# All the colors together



## laboros (Apr 29, 2006)

I have ordered q7 20 December 2005 arrives this week color gray quartz








are successful only now to record in this forum 
salutes to me from Italy


_Modified by laboros at 8:24 AM 4-29-2006_


----------



## 993 (Nov 15, 2005)

I ordered Phantom Black, but I also like Condor Grey, too.


----------



## der Scherzkeks (Apr 17, 2006)

*Re: All the colors together (laboros)*

Phantom Black & Cobalt Blue http://****************.com/smile/emthup.gif http://****************.com/smile/emthup.gif


----------



## GTINC (Jan 28, 2005)

*Re: All the colors together (laboros)*

So, no nice colors being offered. That is a shame.


----------



## ProjectA3 (Aug 12, 2005)

*Re: All the colors together (GTINC)*

so you would like what? imola yellow and sprint blue?

you have to think that this is an SUV and all SUVs have their typical colors.
I have seen most of these in person on the Q7 or another Audi at some point and they all are very nice.


----------



## A4Jetta (Feb 16, 1999)

*Re: All the colors together (laboros)*

Quartz and Condor Greys are the best, especially with A6/A8's Amaretto interior scheme.


----------



## GTINC (Jan 28, 2005)

*Re: All the colors together (ProjectA3)*


_Quote, originally posted by *ProjectA3* »_so you would like what? imola yellow and sprint blue?

Something with some life to it. Flash Red, Canyon Red, a lighter, brighter blue.
Why only boring colors?


----------



## BrocktonVW (Oct 25, 2005)

*Re: All the colors together (GTINC)*

I Personally like the Lava Grey and the Calla White my wife has a deep black passat and one black vehichle is enough


----------



## laboros (Apr 29, 2006)

*Re: All the colors together (BrocktonVW)*

Today, the Audi concessionaire me has telephoned 
mine q7 Quartz Gray has arrived 
creed that I will be able to have it monday








I'm not in the skin (way to say in Italy)


----------



## threethirteen (Mar 12, 2004)

*Re: All the colors together (GTINC)*


_Quote, originally posted by *GTINC* »_So, no nice colors being offered. That is a shame.

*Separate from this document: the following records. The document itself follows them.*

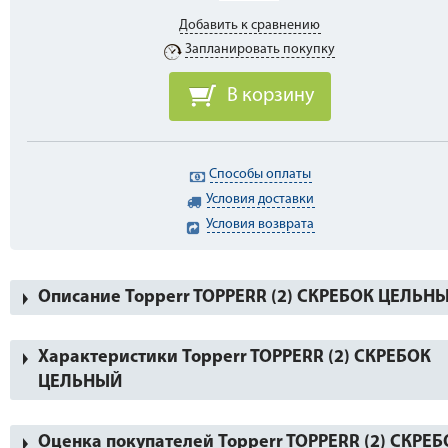
Добавить к сравнению
Запланировать покупку
В корзину
Способы оплаты
Условия доставки
Условия возврата
Описание Topperr TOPPERR (2) СКРЕБОК ЦЕЛЬН
Характеристики Topperr TOPPERR (2) СКРЕБОК
ЦЕЛЬНЫЙ
Оценка покупателей Topperr TOPPERR (2) СКРЕ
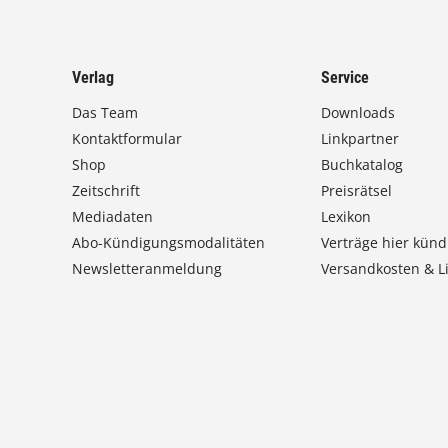
Verlag
Service
Das Team
Downloads
Kontaktformular
Linkpartner
Shop
Buchkatalog
Zeitschrift
Preisrätsel
Mediadaten
Lexikon
Abo-Kündigungsmodalitäten
Verträge hier künd
Newsletteranmeldung
Versandkosten & Li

I'm with this guy...there seems to be a lot of greys/silvers...woohoo! http://****************.com/smile/emthdown.gif even the green and blue look more grey than anything else...


----------



## laboros (Apr 29, 2006)

*Re: All the colors together (threethirteen)*

My New Q7 Quartz Gray
The car is optimal 
elegant 
the diesel engine 3,0 has a great acceleration 
the road estate is much good 
exceeds very what I expected 
I hope my translator works well
salutes from the Mediterranean land


_Modified by laboros at 3:14 PM 7-16-2006_


----------



## 993 (Nov 15, 2005)

*Re: All the colors together (laboros)*

Very nice, laboros! Enjoy your Q7. Mine should be here in about 8 weeks.


----------